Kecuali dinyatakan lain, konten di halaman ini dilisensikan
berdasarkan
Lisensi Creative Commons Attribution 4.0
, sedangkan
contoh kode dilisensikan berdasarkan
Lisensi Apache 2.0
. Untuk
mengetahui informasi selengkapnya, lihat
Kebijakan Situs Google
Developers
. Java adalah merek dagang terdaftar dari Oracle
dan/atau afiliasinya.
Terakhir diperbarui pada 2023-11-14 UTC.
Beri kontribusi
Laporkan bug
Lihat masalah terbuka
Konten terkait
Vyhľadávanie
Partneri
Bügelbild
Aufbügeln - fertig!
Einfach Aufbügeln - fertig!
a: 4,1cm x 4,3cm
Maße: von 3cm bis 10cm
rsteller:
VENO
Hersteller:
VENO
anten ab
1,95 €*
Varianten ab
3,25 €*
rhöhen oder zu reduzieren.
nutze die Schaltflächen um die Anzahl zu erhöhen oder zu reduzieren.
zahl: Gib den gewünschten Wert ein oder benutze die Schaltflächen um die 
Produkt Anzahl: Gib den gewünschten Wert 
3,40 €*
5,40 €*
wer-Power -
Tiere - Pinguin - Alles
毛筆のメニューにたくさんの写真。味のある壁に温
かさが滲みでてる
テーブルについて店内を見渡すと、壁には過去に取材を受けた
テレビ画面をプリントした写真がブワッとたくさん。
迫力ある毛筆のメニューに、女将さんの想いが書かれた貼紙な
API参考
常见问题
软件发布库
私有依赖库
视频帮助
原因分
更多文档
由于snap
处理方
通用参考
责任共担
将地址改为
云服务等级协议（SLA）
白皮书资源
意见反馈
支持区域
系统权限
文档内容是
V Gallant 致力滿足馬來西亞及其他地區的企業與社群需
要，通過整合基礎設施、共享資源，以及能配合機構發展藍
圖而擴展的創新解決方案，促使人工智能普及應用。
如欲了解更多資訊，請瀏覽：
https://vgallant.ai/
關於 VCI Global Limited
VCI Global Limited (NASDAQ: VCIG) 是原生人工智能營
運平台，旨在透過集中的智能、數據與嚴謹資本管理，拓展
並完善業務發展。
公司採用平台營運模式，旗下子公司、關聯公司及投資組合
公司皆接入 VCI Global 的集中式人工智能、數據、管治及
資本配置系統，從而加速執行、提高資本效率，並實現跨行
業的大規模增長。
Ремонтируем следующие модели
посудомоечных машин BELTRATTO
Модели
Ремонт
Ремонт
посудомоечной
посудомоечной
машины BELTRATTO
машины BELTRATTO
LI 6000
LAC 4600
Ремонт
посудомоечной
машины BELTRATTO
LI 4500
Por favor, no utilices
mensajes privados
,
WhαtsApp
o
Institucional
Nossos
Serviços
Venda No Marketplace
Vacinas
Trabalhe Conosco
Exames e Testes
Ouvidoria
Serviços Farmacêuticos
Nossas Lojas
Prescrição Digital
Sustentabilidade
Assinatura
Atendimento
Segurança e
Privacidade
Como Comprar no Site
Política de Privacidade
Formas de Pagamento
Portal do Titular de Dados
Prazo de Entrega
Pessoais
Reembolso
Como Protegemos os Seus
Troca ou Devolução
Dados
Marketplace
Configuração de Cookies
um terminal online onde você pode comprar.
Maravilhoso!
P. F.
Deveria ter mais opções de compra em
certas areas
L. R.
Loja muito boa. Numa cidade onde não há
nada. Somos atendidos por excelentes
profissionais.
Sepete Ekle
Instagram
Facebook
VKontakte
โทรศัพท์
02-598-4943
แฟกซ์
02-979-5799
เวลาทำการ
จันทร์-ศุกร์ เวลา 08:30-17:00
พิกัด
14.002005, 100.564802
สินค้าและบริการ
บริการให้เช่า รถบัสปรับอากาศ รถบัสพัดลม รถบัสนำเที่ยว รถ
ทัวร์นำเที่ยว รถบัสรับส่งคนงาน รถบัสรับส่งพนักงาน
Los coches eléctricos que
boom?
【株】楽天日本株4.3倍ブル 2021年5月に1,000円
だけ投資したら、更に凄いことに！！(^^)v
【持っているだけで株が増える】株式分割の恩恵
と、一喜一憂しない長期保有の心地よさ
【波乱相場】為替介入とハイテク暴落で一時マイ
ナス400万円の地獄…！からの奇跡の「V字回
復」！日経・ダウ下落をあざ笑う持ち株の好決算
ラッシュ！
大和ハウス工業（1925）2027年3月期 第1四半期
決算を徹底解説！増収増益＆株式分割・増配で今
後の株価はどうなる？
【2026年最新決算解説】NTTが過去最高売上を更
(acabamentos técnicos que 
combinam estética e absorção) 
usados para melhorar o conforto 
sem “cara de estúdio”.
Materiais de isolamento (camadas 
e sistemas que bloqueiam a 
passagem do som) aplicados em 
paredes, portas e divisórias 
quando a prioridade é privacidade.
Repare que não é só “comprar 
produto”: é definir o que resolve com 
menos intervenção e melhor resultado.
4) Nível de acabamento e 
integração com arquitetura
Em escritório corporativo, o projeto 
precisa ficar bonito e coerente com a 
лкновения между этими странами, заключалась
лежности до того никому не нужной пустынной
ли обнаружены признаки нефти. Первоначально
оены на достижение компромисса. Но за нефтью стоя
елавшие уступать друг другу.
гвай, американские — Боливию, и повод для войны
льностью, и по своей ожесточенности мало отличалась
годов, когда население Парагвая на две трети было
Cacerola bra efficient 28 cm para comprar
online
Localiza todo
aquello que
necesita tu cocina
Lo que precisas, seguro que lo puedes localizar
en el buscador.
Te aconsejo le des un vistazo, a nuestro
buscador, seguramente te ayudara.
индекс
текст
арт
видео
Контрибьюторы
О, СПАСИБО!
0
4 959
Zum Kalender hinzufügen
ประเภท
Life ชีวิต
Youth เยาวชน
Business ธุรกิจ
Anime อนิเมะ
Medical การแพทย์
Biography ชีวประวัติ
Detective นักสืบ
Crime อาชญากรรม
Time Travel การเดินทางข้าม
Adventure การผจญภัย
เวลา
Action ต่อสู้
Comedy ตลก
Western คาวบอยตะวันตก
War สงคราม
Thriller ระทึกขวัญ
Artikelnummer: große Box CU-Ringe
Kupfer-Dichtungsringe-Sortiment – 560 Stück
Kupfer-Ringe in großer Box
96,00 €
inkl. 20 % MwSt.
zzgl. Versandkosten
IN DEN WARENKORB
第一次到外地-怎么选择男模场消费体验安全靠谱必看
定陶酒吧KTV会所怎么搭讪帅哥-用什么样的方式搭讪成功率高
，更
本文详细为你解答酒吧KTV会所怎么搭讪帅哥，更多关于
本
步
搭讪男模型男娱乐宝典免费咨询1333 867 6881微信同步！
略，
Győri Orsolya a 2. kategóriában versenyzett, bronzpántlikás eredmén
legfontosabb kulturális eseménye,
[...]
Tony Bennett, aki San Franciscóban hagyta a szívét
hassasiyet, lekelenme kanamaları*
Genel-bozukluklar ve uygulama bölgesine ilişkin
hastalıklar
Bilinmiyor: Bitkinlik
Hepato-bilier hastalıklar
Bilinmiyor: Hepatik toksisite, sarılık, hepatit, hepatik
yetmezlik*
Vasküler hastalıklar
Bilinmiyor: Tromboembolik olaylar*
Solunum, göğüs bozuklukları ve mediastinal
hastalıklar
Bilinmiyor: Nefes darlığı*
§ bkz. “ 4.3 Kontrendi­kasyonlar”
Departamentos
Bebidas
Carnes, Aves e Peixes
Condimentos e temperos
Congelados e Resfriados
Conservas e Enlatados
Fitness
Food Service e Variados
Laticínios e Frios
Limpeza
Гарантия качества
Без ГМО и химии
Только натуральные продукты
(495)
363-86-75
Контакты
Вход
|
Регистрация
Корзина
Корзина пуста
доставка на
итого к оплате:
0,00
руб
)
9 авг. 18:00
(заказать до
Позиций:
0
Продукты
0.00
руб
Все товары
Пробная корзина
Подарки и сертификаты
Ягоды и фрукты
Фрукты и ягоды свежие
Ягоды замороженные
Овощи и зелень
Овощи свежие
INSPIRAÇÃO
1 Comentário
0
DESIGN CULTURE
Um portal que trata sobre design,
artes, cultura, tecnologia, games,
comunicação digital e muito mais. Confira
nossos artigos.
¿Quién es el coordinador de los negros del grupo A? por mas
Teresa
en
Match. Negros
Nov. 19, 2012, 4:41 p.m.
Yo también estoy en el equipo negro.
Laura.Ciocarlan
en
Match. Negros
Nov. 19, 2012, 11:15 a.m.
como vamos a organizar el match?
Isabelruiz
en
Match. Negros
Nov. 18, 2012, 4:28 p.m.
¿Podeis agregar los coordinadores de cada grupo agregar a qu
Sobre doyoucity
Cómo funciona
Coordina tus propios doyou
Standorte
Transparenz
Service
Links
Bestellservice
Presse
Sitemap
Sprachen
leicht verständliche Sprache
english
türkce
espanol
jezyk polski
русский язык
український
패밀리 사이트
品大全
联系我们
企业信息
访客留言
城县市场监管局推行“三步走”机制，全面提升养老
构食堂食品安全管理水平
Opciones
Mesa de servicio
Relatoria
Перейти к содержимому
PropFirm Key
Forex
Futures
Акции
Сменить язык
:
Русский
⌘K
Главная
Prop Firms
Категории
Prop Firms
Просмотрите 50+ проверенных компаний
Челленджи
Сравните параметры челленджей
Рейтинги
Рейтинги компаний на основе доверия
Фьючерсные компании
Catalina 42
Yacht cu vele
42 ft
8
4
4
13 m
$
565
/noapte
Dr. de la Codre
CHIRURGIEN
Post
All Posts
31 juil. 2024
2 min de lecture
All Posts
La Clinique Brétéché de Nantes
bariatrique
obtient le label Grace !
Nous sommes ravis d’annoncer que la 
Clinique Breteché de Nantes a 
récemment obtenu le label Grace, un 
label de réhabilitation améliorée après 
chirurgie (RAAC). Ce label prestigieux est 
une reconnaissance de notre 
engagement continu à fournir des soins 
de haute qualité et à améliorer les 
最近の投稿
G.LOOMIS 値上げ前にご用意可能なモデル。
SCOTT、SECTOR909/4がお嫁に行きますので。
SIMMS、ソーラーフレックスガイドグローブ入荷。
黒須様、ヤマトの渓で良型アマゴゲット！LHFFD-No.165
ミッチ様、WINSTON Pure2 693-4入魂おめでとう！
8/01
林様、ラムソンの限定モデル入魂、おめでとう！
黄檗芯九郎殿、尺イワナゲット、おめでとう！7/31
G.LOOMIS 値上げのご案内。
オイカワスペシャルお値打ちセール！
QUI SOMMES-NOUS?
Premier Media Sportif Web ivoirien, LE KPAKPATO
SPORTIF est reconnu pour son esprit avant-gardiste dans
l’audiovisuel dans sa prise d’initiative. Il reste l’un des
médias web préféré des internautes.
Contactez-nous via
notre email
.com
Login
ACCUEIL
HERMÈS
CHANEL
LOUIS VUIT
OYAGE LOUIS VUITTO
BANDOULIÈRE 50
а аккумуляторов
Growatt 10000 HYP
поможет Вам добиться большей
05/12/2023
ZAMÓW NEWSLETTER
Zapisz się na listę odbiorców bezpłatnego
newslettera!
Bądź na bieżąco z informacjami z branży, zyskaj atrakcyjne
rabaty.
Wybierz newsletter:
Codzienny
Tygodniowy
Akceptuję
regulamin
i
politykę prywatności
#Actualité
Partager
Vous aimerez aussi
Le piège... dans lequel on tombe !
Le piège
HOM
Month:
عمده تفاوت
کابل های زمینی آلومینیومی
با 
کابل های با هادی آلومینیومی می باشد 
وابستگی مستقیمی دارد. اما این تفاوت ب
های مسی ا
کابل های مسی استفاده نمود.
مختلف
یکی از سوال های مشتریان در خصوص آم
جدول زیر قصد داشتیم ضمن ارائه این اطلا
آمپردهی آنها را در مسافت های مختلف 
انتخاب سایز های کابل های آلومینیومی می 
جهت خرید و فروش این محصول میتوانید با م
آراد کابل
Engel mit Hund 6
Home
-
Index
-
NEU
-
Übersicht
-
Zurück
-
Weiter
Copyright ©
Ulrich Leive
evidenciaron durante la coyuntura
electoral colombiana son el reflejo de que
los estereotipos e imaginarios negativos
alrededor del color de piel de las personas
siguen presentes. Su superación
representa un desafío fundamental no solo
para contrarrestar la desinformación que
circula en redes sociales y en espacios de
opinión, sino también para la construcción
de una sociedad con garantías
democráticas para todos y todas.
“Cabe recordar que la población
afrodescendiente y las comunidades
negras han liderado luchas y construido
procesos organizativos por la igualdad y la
+-------+
Task instructions:
Given the records above, reproduce precisely and only the lines between the line holding "Bądź na bieżąco" and the line holding "evidenciaron durante la coyuntura", inclusive.

Your solution:
Bądź na bieżąco z informacjami z branży, zyskaj atrakcyjne
rabaty.
Wybierz newsletter:
Codzienny
Tygodniowy
Akceptuję
regulamin
i
politykę prywatności
#Actualité
Partager
Vous aimerez aussi
Le piège... dans lequel on tombe !
Le piège
HOM
Month:
عمده تفاوت
کابل های زمینی آلومینیومی
با 
کابل های با هادی آلومینیومی می باشد 
وابستگی مستقیمی دارد. اما این تفاوت ب
های مسی ا
کابل های مسی استفاده نمود.
مختلف
یکی از سوال های مشتریان در خصوص آم
جدول زیر قصد داشتیم ضمن ارائه این اطلا
آمپردهی آنها را در مسافت های مختلف 
انتخاب سایز های کابل های آلومینیومی می 
جهت خرید و فروش این محصول میتوانید با م
آراد کابل
Engel mit Hund 6
Home
-
Index
-
NEU
-
Übersicht
-
Zurück
-
Weiter
Copyright ©
Ulrich Leive
evidenciaron durante la coyuntura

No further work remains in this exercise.